- Lobby card
- Directed by: Philip Leacock
- Written by: John Rae (novel)
- Produced by: Jud Kinberg; John Kohn;
- Starring: Harry Andrews; Kay Walsh;
- Cinematography: Bob Huke
- Edited by: Frederick Wilson
- Music by: Bob Russell
- Production company: Blazer Films
- Distributed by: Columbia Pictures
- Release date: April 1962 (UK);
- Running time: 86 minutes
- Country: United Kingdom
- Language: English

= Reach for Glory =

1962 British film by Philip Leacock

Reach for Glory is a 1962 British film directed by Philip Leacock and starring Harry Andrews, Kay Walsh and Michael Anderson Jr. It was adapted by John Rae from his 1961 novel The Custard Boys.

== Plot ==
A group of boys, evacuated during World War II from London to a coastal town, form a gang and play war games. Too young to fight in the war and afraid it will be over by the time they come of age, the group members, who are also in the school's Army Cadet Force, initiate a battle with the local teenagers. Curlew, a local youth, invites an Austrian Jewish refugee with whom he has formed a close relationship to take part in the shenanigans. At first the Jewish boy, Stein, is scorned because of his "Germanic" heritage but is later allowed to join. When Stein runs off during a fight, the youths decide to give him a fake court-martial and execution, but real bullets are used by a freak mistake and Stein is killed.

== Critical reception ==
The Monthly Film Bulletin wrote: "The harm which the chauvinistic military propaganda necessary to sustain even the most righteous cause can have on unsophisticated minds is demonstrated with dramatic economy in this adaptation from John Rae's much-praised novel. By deleting most of the author's side remarks on religion and patriotism and his social comment, including a superfluous ironic epilogue, it concentrates the better on this single theme from which so many more criticisms of the death-or-glory ethos follow. Yet even after some inevitable bowdlerisation, the film's producers had difficulty in finding a British distributor for a work where there is nothing coy or quaint about the children or their war games, little humour and that often coarse or bitter, and no conventional sex, only devotion to one apparently still disturbing message. The naturalness of the boys' playing is a further tribute to the patience and sensitivity of Philip Leacock when handling young actors. Unfortunately the two main adult characters, the Curlew parents, become pasteboard types when taken from page to screen, and the presence of a conscientious objector son seems just too pat a device. The narrative also skips over several significant topics, such as the upsetting effect of parental rows on the younger son, the attitude of the pupils to Mark's teacher father, and the ease with which Craig's gang accept Mark, whom they have at first ferociously snubbed. Better shaping of the script might have made the film even more compact and incisive than it already is."

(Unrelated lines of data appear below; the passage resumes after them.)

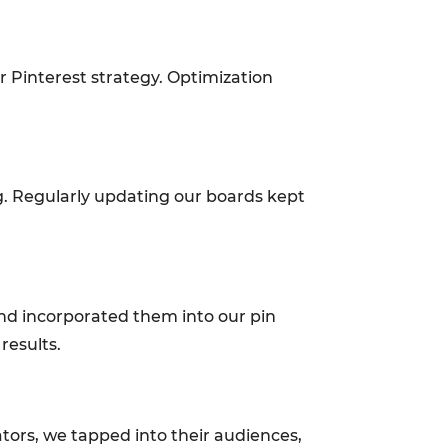
 Pinterest strategy. Optimization
g. Regularly updating our boards kept
and incorporated them into our pin
 results.
ators, we tapped into their audiences,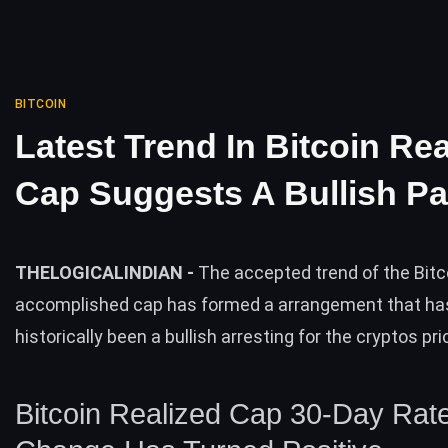
BITCOIN
Latest Trend In Bitcoin Rea
Cap Suggests A Bullish Pa
THELOGICALINDIAN -
The accepted trend of the Bitc
accomplished cap has formed a arrangement that ha
historically been a bullish arresting for the cryptos pri
Bitcoin Realized Cap 30-Day Rat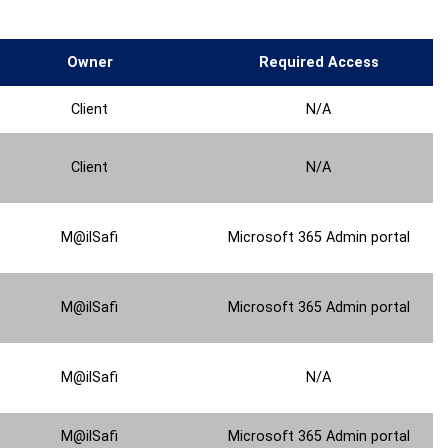
Owner
Required Access
Client
N/A
Client
N/A
M@ilSafi
Microsoft 365 Admin portal
M@ilSafi
Microsoft 365 Admin portal
M@ilSafi
N/A
M@ilSafi
Microsoft 365 Admin portal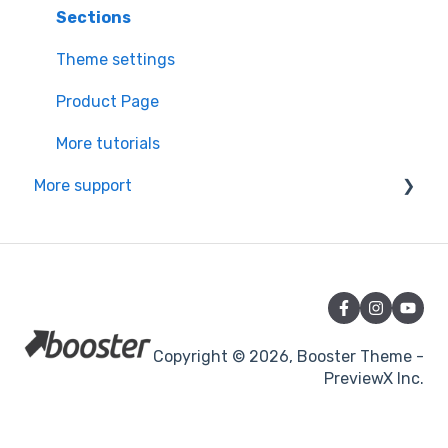
Learning the basics
Sections
Theme settings
Product Page
More tutorials
More support
Partners app Ressource center
Managing your subscription & theme
Change logs & Policies
Announcements and others
Copyright © 2026, Booster Theme -
PreviewX Inc.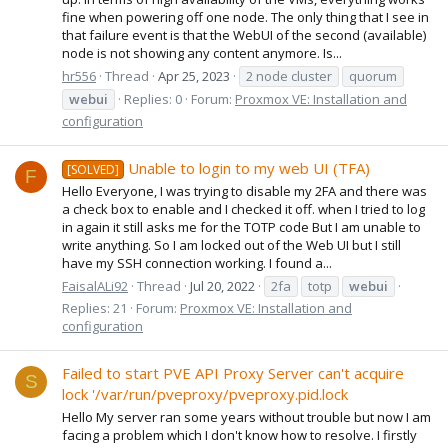
fine when powering off one node. The only thing that I see in
that failure event is that the WebUI of the second (available)
node is not showing any content anymore. Is...
hr556
Thread
Apr 25, 2023
2 node cluster
quorum
webui
Replies: 0
Forum:
Proxmox VE: Installation and
configuration
Unable to login to my web UI (TFA)
[SOLVED]
F
Hello Everyone, I was trying to disable my 2FA and there was
a check box to enable and I checked it off. when I tried to log
in again it still asks me for the TOTP code But I am unable to
write anything. So I am locked out of the Web UI but I still
have my SSH connection working. I found a...
FaisalALi92
Thread
Jul 20, 2022
2fa
totp
webui
Replies: 21
Forum:
Proxmox VE: Installation and
configuration
Failed to start PVE API Proxy Server can't acquire
S
lock '/var/run/pveproxy/pveproxy.pid.lock
Hello My server ran some years without trouble but now I am
facing a problem which I don't know how to resolve. I firstly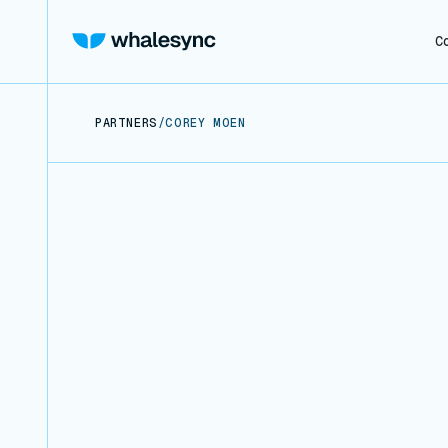
C
PARTNERS
/
COREY MOEN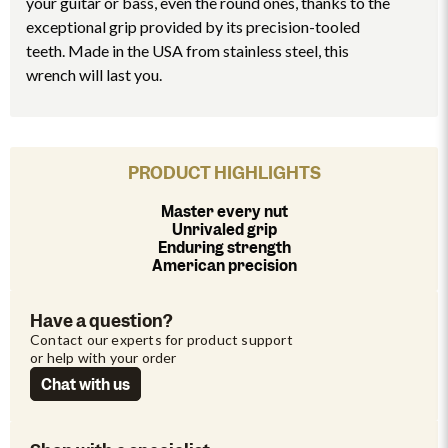
your guitar or bass, even the round ones, thanks to the
exceptional grip provided by its precision-tooled
teeth. Made in the USA from stainless steel, this
wrench will last you.
PRODUCT HIGHLIGHTS
Master every nut
Unrivaled grip
Enduring strength
American precision
Have a question?
Contact our experts for product support 
or help with your order
Chat with us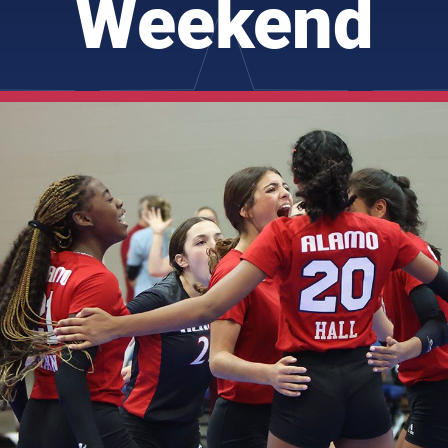
Weekend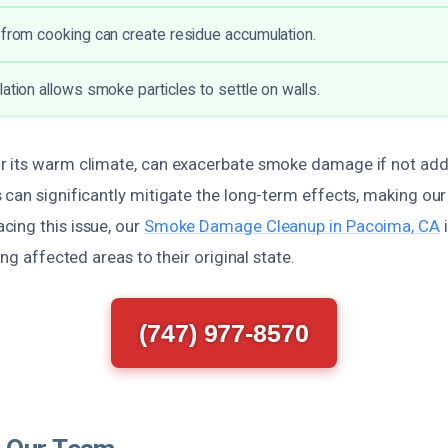
 from cooking can create residue accumulation.
ation allows smoke particles to settle on walls.
 its warm climate, can exacerbate smoke damage if not add
can significantly mitigate the long-term effects, making our 
ing this issue, our
Smoke Damage Cleanup in Pacoima, CA
i
ing affected areas to their original state.
(747) 977-8570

The New Statesman wrote:"Sited on John Rae's novel, The Custard Boys, the ramshackle result is strongest when it glares at the beastliness and affections of undirected youth, the animal years of adolescence. The kids, sent from London to a Suffolk village, hunt down cats on bicycles and, ultimately, a gentle young Jewish refugee. Some of this comes over forcibly enough to be affecting (Oliver Grimm and Martin Tomlinson are well directed as the principal children), but too much of the surround wavers: not just anachronistic TV aerials but uncertain amateurism from the other juveniles and dread lines dealt out to such persevering adults as Harry Andrews and Kay Walsh. Where, oh where, is Peter Brook's Lord of the Flies and will it catch the real, rampaging image of cruel boyhood that this mostly blurs?"

Variety wrote: "Despite its worthy intentions, this fails to hit its target cleanly. It looks at war through the eyes of a bunch of London youngsters evacuated to the country during the last World War. ...These are the ingredients of a screenplay which is never quite decisive enough. ... Bob Huke's camerawork is sound and the location sequences are well portrayed. But the overall effect is of a good idea gone wrong through too many muddled motives battling against each other. It never knows what it wants to say, and gives up on the attempt."

==Accolades==
The film won a Silver Sail award at the 1962 15th Locarno Film Festival, and received the United Nations Award "for the best Film embodying one or more of the principles of the United Nations Charter" at the 1963 BAFTAs.